--- Task goal ---
Print every record below exactly, minus the pictures.

——

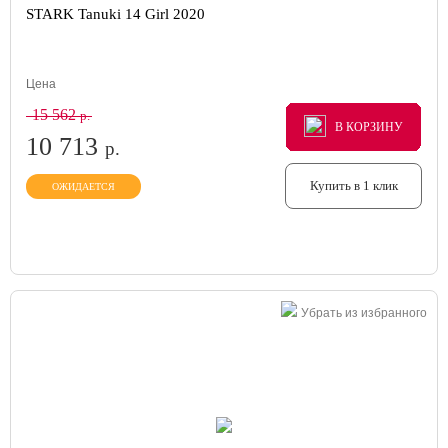
STARK Tanuki 14 Girl 2020
Цена
15 562
р.
В КОРЗИНУ
В КОРЗИНУ
В КОРЗИНУ
10 713
р.
Купить в 1 клик
ОЖИДАЕТСЯ
Убрать из избранного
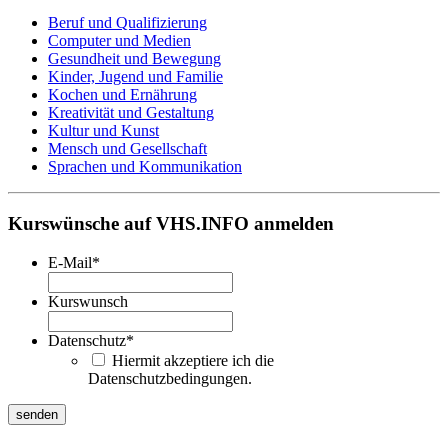
Beruf und Qualifizierung
Computer und Medien
Gesundheit und Bewegung
Kinder, Jugend und Familie
Kochen und Ernährung
Kreativität und Gestaltung
Kultur und Kunst
Mensch und Gesellschaft
Sprachen und Kommunikation
Kurswünsche auf VHS.INFO anmelden
E-Mail
*
Kurswunsch
Datenschutz
*
Hiermit akzeptiere ich die
Datenschutzbedingungen.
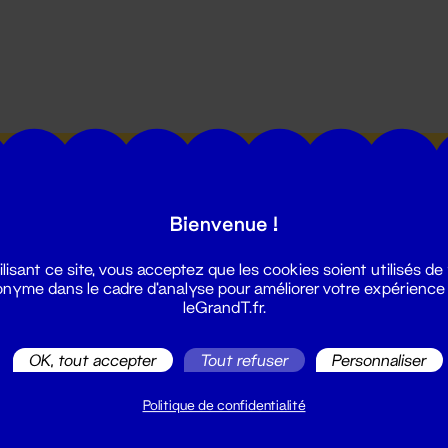
utes les actualités du Grand T :
Bienvenue !
ilisant ce site, vous acceptez que les cookies soient utilisés de
nyme dans le cadre d'analyse pour améliorer votre expérience
leGrandT.fr.
illetterie
OK, tout accepter
Tout refuser
Personnaliser
2 51 88 25 25
illetterie@leGrandT.fr
Politique de confidentialité
u lundi au vendredi 14h → 18h
 Accueil physique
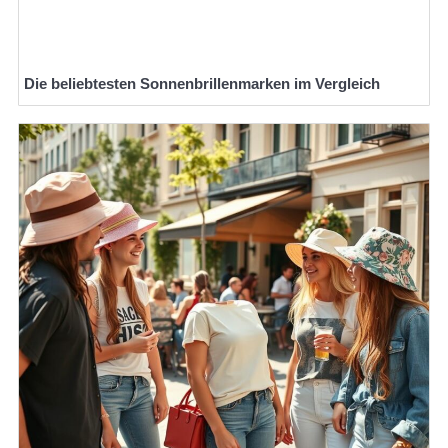
Die beliebtesten Sonnenbrillenmarken im Vergleich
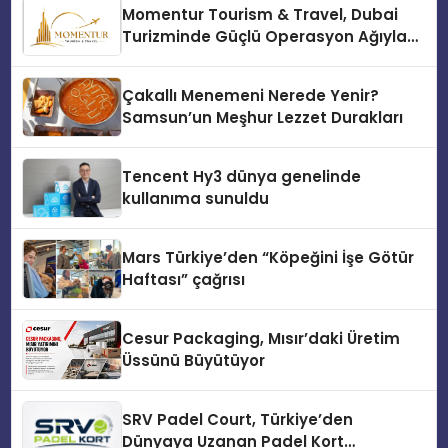
Momentur Tourism & Travel, Dubai
Turizminde Güçlü Operasyon Ağıyla
Fark Yaratıyor
Çakallı Menemeni Nerede Yenir?
Samsun’un Meşhur Lezzet Durakları
Tencent Hy3 dünya genelinde
kullanıma sunuldu
Mars Türkiye’den “Köpeğini İşe Götür
Haftası” çağrısı
Cesur Packaging, Mısır’daki Üretim
Üssünü Büyütüyor
SRV Padel Court, Türkiye’den
Dünyaya Uzanan Padel Kort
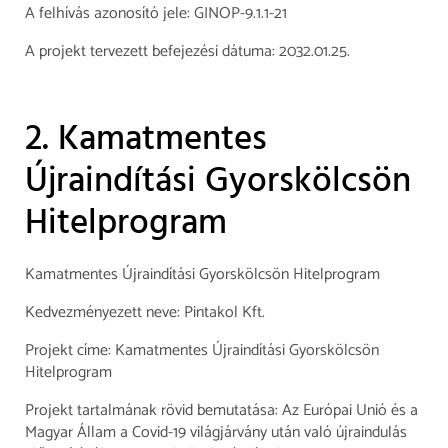
A felhívás azonosító jele: GINOP-9.1.1-21
A projekt tervezett befejezési dátuma: 2032.01.25.
2. Kamatmentes
Újraindítási Gyorskölcsön
Hitelprogram
Kamatmentes Újraindítási Gyorskölcsön Hitelprogram
Kedvezményezett neve: Pintakol Kft.
Projekt címe: Kamatmentes Újraindítási Gyorskölcsön
Hitelprogram
Projekt tartalmának rövid bemutatása: Az Európai Unió és a
Magyar Állam a Covid-19 világjárvány után való újraindulás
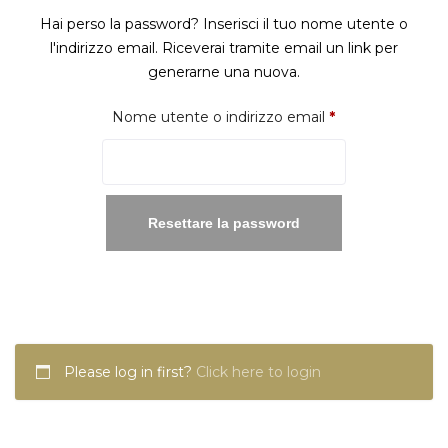
Hai perso la password? Inserisci il tuo nome utente o
l'indirizzo email. Riceverai tramite email un link per
generarne una nuova.
Richiesto
Nome utente o indirizzo email
*
Resettare la password
Please log in first?
Click here to login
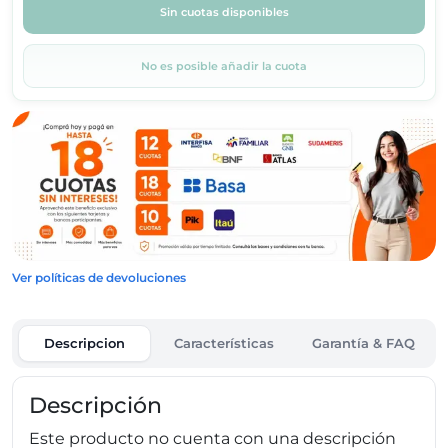
Sin cuotas disponibles
No es posible añadir la cuota
Ver políticas de devoluciones
Descripcion
Características
Garantía & FAQ
Descripción
Este producto no cuenta con una descripción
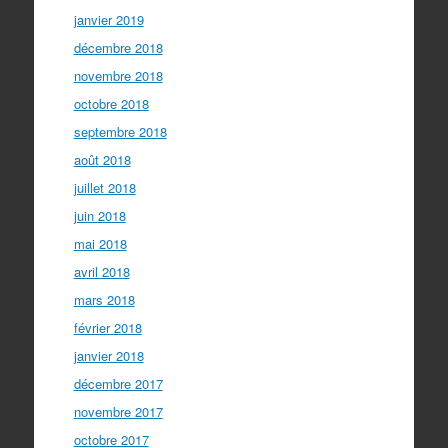
janvier 2019
décembre 2018
novembre 2018
octobre 2018
septembre 2018
août 2018
juillet 2018
juin 2018
mai 2018
avril 2018
mars 2018
février 2018
janvier 2018
décembre 2017
novembre 2017
octobre 2017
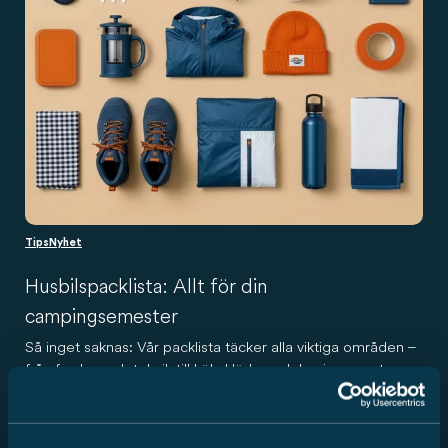
Tips
Nyhet
Husbilspacklista: Allt för din
campingsemester
Så inget saknas: Vår packlista täcker alla viktiga områden –
från fordon och teknik till kök, kläder och hygien, samt
friluftsutrustning och dokument.
5 min. läsning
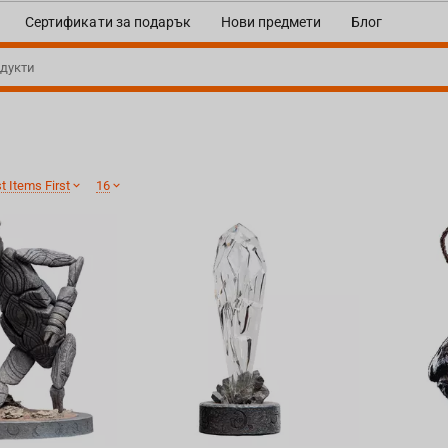
Сертификати за подарък
Нови предмети
Блог
 Items First
16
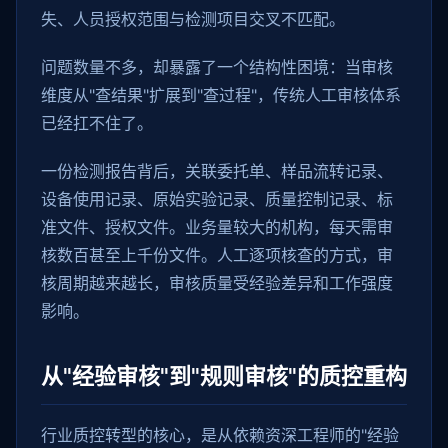
失、人员授权范围与检测项目交叉不匹配。
问题数量不多，却暴露了一个结构性困境：当审核
维度从"查结果"扩展到"查过程"，传统人工审核体系
已经扛不住了。
一份检测报告背后，关联委托单、样品流转记录、
设备使用记录、原始实验记录、质量控制记录、标
准文件、授权文件。业务量较大的机构，每天需审
核数百甚至上千份文件。人工逐项核查的方式，审
核周期越来越长，审核质量受经验差异和工作强度
影响。
从"经验审核"到"规则审核"的质控重构
行业质控转型的核心，是从依赖资深工程师的"经验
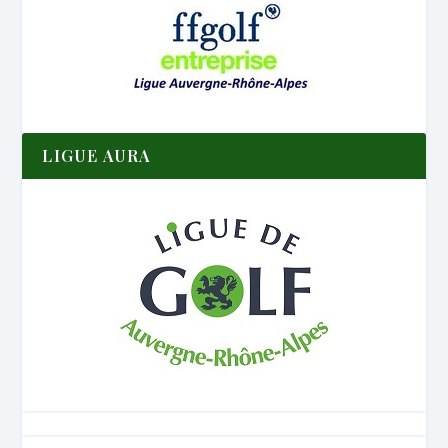
LIGUE AURA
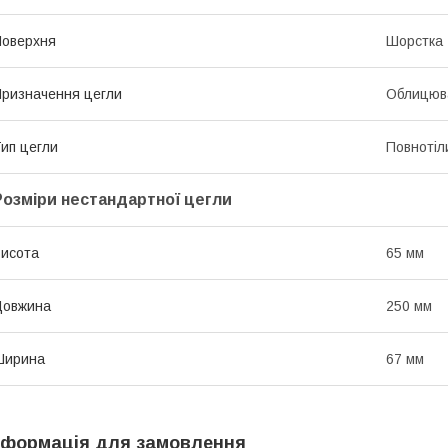
оверхня
Шорстка
ризначення цегли
Облицюв
ип цегли
Повнотіл
Розміри нестандартної цегли
исота
65 мм
Довжина
250 мм
Ширина
67 мм
нформація для замовлення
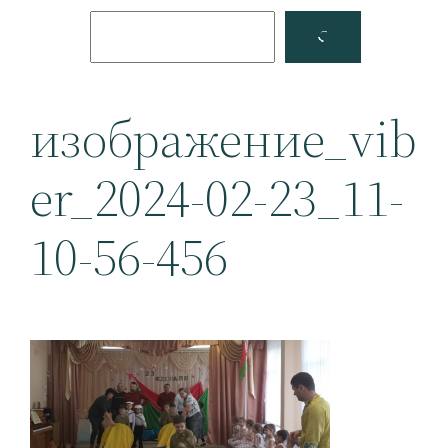
Поиск
Facebook
YouTube
изображение_vib
er_2024-02-23_11-
10-56-456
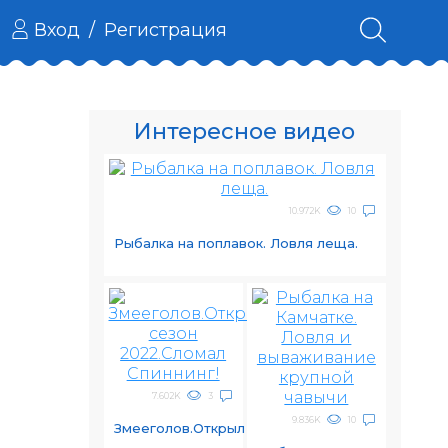
Вход
/
Регистрация
Интересное видео
10.972K
10
Рыбалка на поплавок. Ловля леща.
7.602K
3
9.836K
10
Змееголов.Открыл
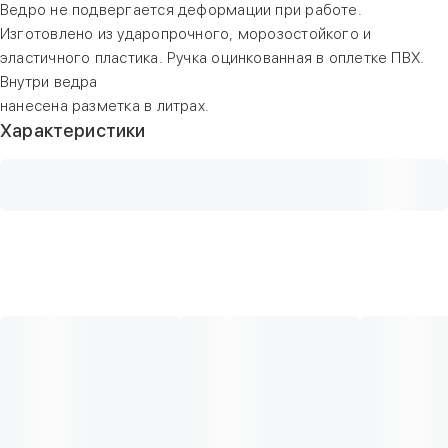
Ведро не подвергается деформации при работе.
Изготовлено из ударопрочного, морозостойкого и
эластичного пластика. Ручка оцинкованная в оплетке ПВХ.
Внутри ведра
нанесена разметка в литрах.
Характеристики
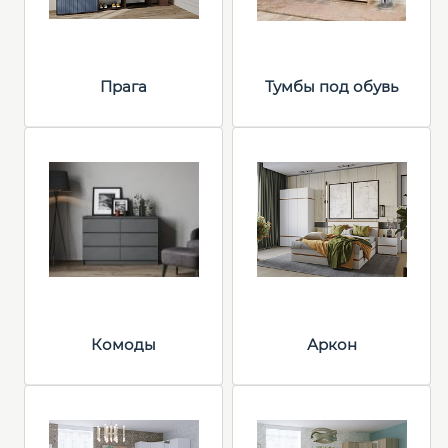
Прага
Тумбы под обувь
Комоды
Аркон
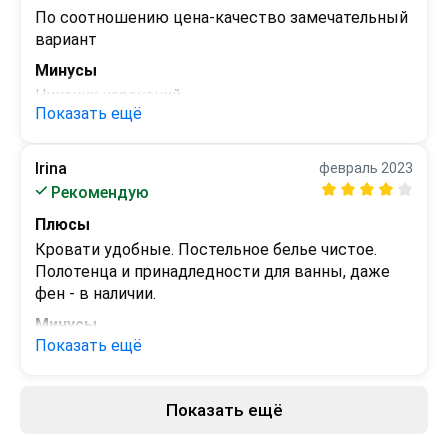
По соотношению цена-качество замечательный 
вариант
Минусы
Никаких нареканий
Показать ещё
Irina
февраль 2023
Рекомендую
Плюсы
Кровати удобные. Постельное белье чистое. 
Полотенца и принадледности для ванны, даже 
фен - в наличии.
Минусы
Показать ещё
Мусор в течение 3х дней из номера не 
выносился
Показать ещё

——

--- Task result ---
STARK Tanuki 14 Girl 2020
Цена
15 562
р.
В КОРЗИНУ
В КОРЗИНУ
В КОРЗИНУ
10 713
р.
Купить в 1 клик
ОЖИДАЕТСЯ
Убрать из избранного
Beruf und Qualifizierung
Computer und Medien
Gesundheit und Bewegung
Kinder, Jugend und Familie
Kochen und Ernährung
Kreativität und Gestaltung
Kultur und Kunst
Mensch und Gesellschaft
Sprachen und Kommunikation
Kurswünsche auf VHS.INFO anmelden
E-Mail
*
Kurswunsch
Datenschutz
*
Hiermit akzeptiere ich die
Datenschutzbedingungen.
utes les actualités du Grand T :
Bienvenue !
ilisant ce site, vous acceptez que les cookies soient utilisés de
nyme dans le cadre d'analyse pour améliorer votre expérience
leGrandT.fr.
illetterie
OK, tout accepter
Tout refuser
Personnaliser
2 51 88 25 25
illetterie@leGrandT.fr
Politique de confidentialité
u lundi au vendredi 14h → 18h
 Accueil physique
Die beliebtesten Sonnenbrillenmarken im Vergleich
Momentur Tourism & Travel, Dubai
Turizminde Güçlü Operasyon Ağıyla
Fark Yaratıyor
Çakallı Menemeni Nerede Yenir?
Samsun’un Meşhur Lezzet Durakları
Tencent Hy3 dünya genelinde
kullanıma sunuldu
Mars Türkiye’den “Köpeğini İşe Götür
Haftası” çağrısı
Cesur Packaging, Mısır’daki Üretim
Üssünü Büyütüyor
SRV Padel Court, Türkiye’den
Dünyaya Uzanan Padel Kort
A felhívás azonosító jele: GINOP-9.1.1-21
A projekt tervezett befejezési dátuma: 2032.01.25.
2. Kamatmentes
Újraindítási Gyorskölcsön
Hitelprogram
Kamatmentes Újraindítási Gyorskölcsön Hitelprogram
Kedvezményezett neve: Pintakol Kft.
Projekt címe: Kamatmentes Újraindítási Gyorskölcsön
Hitelprogram
Projekt tartalmának rövid bemutatása: Az Európai Unió és a
Magyar Állam a Covid-19 világjárvány után való újraindulás
Hai perso la password? Inserisci il tuo nome utente o
l'indirizzo email. Riceverai tramite email un link per
generarne una nuova.
Richiesto
Nome utente o indirizzo email
*
Resettare la password
Please log in first?
Click here to login
Sin cuotas disponibles
No es posible añadir la cuota
Ver políticas de devoluciones
Descripcion
Características
Garantía & FAQ
Descripción
Este producto no cuenta con una descripción
janvier 2019
décembre 2018
novembre 2018
octobre 2018
septembre 2018
août 2018
juillet 2018
juin 2018
mai 2018
avril 2018
mars 2018
février 2018
janvier 2018
décembre 2017
novembre 2017
octobre 2017
Tips
Nyhet
Husbilspacklista: Allt för din
campingsemester
Så inget saknas: Vår packlista täcker alla viktiga områden –
från fordon och teknik till kök, kläder och hygien, samt
friluftsutrustning och dokument.
5 min. läsning
Сертификати за подарък
Нови предмети
Блог
 Items First
16
失、人员授权范围与检测项目交叉不匹配。
问题数量不多，却暴露了一个结构性困境：当审核
维度从"查结果"扩展到"查过程"，传统人工审核体系
已经扛不住了。
一份检测报告背后，关联委托单、样品流转记录、
设备使用记录、原始实验记录、质量控制记录、标
准文件、授权文件。业务量较大的机构，每天需审
核数百甚至上千份文件。人工逐项核查的方式，审
核周期越来越长，审核质量受经验差异和工作强度
影响。
从"经验审核"到"规则审核"的质控重构
行业质控转型的核心，是从依赖资深工程师的"经验
LIGUE AURA
оверхня
Шорстка
ризначення цегли
Облицюв
ип цегли
Повнотіл
Розміри нестандартної цегли
исота
65 мм
Довжина
250 мм
Ширина
67 мм
нформація для замовлення
Поиск
Facebook
YouTube
изображение_vib
er_2024-02-23_11-
10-56-456
Вход
/
Регистрация
Интересное видео
10.972K
10
Рыбалка на поплавок. Ловля леща.
7.602K
3
9.836K
10
Змееголов.Открыл
Ведро не подвергается деформации при работе.
Изготовлено из ударопрочного, морозостойкого и
эластичного пластика. Ручка оцинкованная в оплетке ПВХ.
Внутри ведра
нанесена разметка в литрах.
Характеристики
Прага
Тумбы под обувь
Комоды
Аркон
По соотношению цена-качество замечательный 
вариант
Минусы
Никаких нареканий
Показать ещё
Irina
февраль 2023
Рекомендую
Плюсы
Кровати удобные. Постельное белье чистое. 
Полотенца и принадледности для ванны, даже 
фен - в наличии.
Минусы
Показать ещё
Мусор в течение 3х дней из номера не 
выносился
Показать ещё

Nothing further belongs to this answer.